È arrivata in libreria, con Passigli Editori, la nuova raccolta poetica di Antonietta Gnerre, intitolata Umano fiorire, con una presentazione di Eliza Macadan. Il libro, composto da piccoli testi frammento, è un’opera da leggere lentamente e che attraversa la dimensione più intima dell’esistere: in esso, Gnerre racconta sé stessa e la sua terra, l’Irpinia e in particolare, le trame di Avellino. Poetessa dalla voce limpida e contemplativa, indaga con delicatezza la condizione umana, restituendo attraverso versi essenziali la possibilità di una rinascita interiore, di un fiorire che non è soltanto biologico o stagionale, ma profondamente spirituale.

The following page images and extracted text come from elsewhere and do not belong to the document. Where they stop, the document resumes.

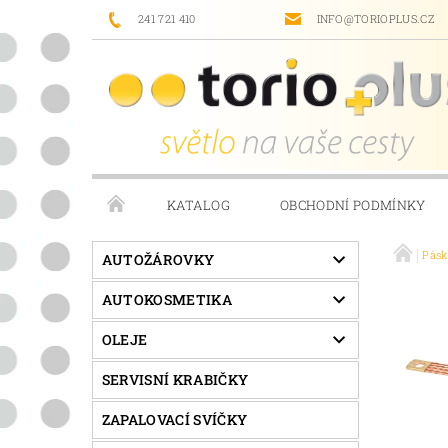
241 721 410
INFO@TORIOPLUS.CZ
KATALOG
OBCHODNÍ PODMÍNKY
Pás
PRODÁVANÉ ZNAČKY
NAPIŠTE NÁM
AUTOŽÁROVKY
AUTOKOSMETIKA
OLEJE
SERVISNÍ KRABIČKY
ZAPALOVACÍ SVÍČKY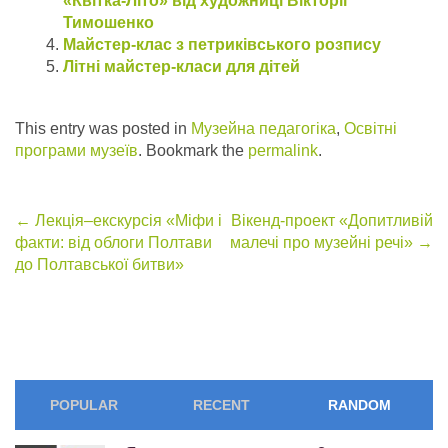
«Квітка-Літо» від художниці Вікторії
Тимошенко
Майстер-клас з петриківського розпису
Літні майстер-класи для дітей
This entry was posted in
Музейна педагогіка
,
Освітні
програми музеїв
. Bookmark the
permalink
.
Post
←
Лекція–екскурсія «Міфи і
Вікенд-проект «Допитливій
факти: від облоги Полтави
малечі про музейні речі»
→
navigation
до Полтавської битви»
POPULAR
RECENT
RANDOM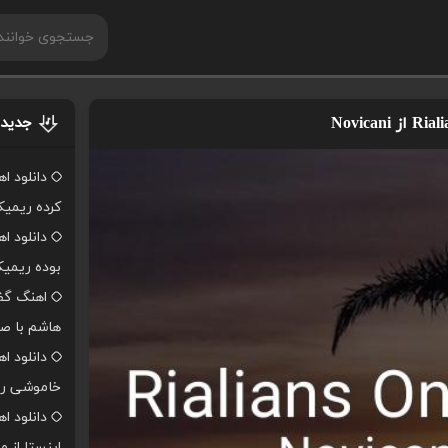
جدیدت
دانلود ا
کرده ریمی
دانلود ا
بوده ریمی
اهنگ گفت
هاشم با صد
دانلود ا
خاموشی ر
دانلود 
اینستا از 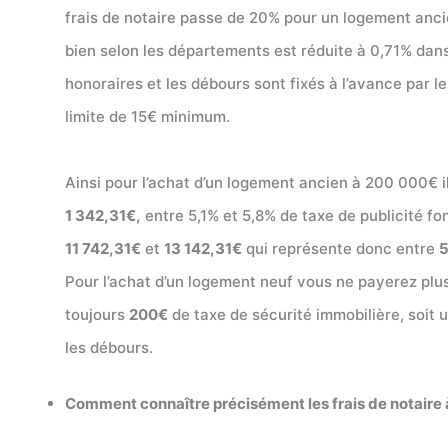
frais de notaire passe de 20% pour un logement ancie
bien selon les départements est réduite à 0,71% dans
honoraires et les débours sont fixés à l’avance par le
limite de 15€ minimum.
Ainsi pour l’achat d’un logement ancien à 200 000€ i
1 342,31€,
entre 5,1% et 5,8% de taxe de publicité fo
11 742,31€
et
13 142,31€
qui représente donc entre
Pour l’achat d’un logement neuf vous ne payerez plu
toujours
200€
de taxe de sécurité immobilière, soit 
les débours.
Comment connaître précisément les frais de notaire à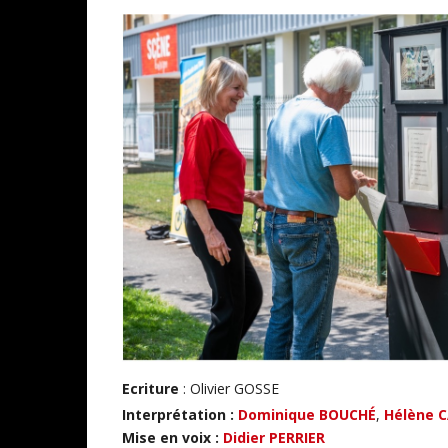
Ecriture
: Olivier GOSSE
Interprétation :
Dominique BOUCHÉ
,
Hélène 
Mise en voix :
Didier PERRIER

«L’eclisse di luna scompone i numeri/ dei miei anni sulla roccia» ancora «Pregare con le pietre/andando a ritroso/ sotto le bombe/Nell’estremo dolore/ del mondo» o «Noi siamo tronchi secchi che fingono di non conoscere più il mondo/ Stiamo imparando di nuovo, come i bambini, il nome dell’arbusto del viale/Che nel tramonto si pettina di luce». Il cielo, la natura, la memoria, le stagioni, la filosofia, il dolore dello scorrere del tempo e la morte: è l’appartenza a una poesia che racchiude temi assai cari alle correnti più sensibili del Novecento e che non teme la trasparenza, ma che anzi dolcemente sfida mondi che sembrano sempre più aridi e privi di speranza. Con un lirisimo delicato ma diretto, l’autrice ascolta ed indaga i mondi più semplici dell’universo, tra paesaggi che non sono solo sfondi ma protagonisiti che interagiscono con l’umano, che ci ricordano che non siamo soli.

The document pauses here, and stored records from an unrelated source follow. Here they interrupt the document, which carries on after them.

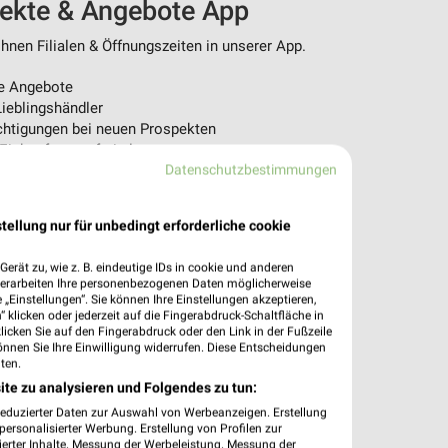
pekte & Angebote App
nen Filialen & Öffnungszeiten in unserer App.
e Angebote
ieblingshändler
htigungen bei neuen Prospekten
 Einkauf stressfrei planen
Datenschutzbestimmungen
 App jetzt laden oder QR-Code scannen.
tellung nur für unbedingt erforderliche cookie
erät zu, wie z. B. eindeutige IDs in cookie und anderen
verarbeiten Ihre personenbezogenen Daten möglicherweise
„Einstellungen“. Sie können Ihre Einstellungen akzeptieren,
 klicken oder jederzeit auf die Fingerabdruck-Schaltfläche in
klicken Sie auf den Fingerabdruck oder den Link in der Fußzeile
önnen Sie Ihre Einwilligung widerrufen. Diese Entscheidungen
ten.
ite zu analysieren und Folgendes zu tun:
reduzierter Daten zur Auswahl von Werbeanzeigen. Erstellung
ersonalisierter Werbung. Erstellung von Profilen zur
ierter Inhalte. Messung der Werbeleistung. Messung der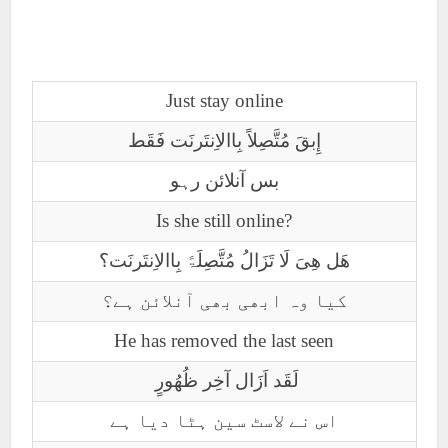
Just stay online
إِبقَ مُتَّصِلاً بِاالاِنتَرنَت فَقَط
بس آنلائن رہو
Is she still online?
ھَل ھِیَ لَا تَزَالُ مُتَّصِلَۃً بِاالاِنتَرنَت؟
کیا وہ ابھی بھی آنلائن ہے؟
He has removed the last seen
لَقَد اَزَال آخِر ظُھُورٍ
اس نے لاسٹ سین ہٹا دیا ہے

In questo senso, fiorire umanamente è anche e sopratutto un dono agli altri: chi fiorisce in profondità irradia gentilezza, richiamando una concezione dell’essere umano che non è solo esistere. La via per restare vivi, senza limitarsi alla sopravvivenza, è solo nella cura dell’altro, in quell’aprirsi alla vita accogliendo limiti e consapevolezza, abbracciando, senza timore del domani, anche le ombre più buie.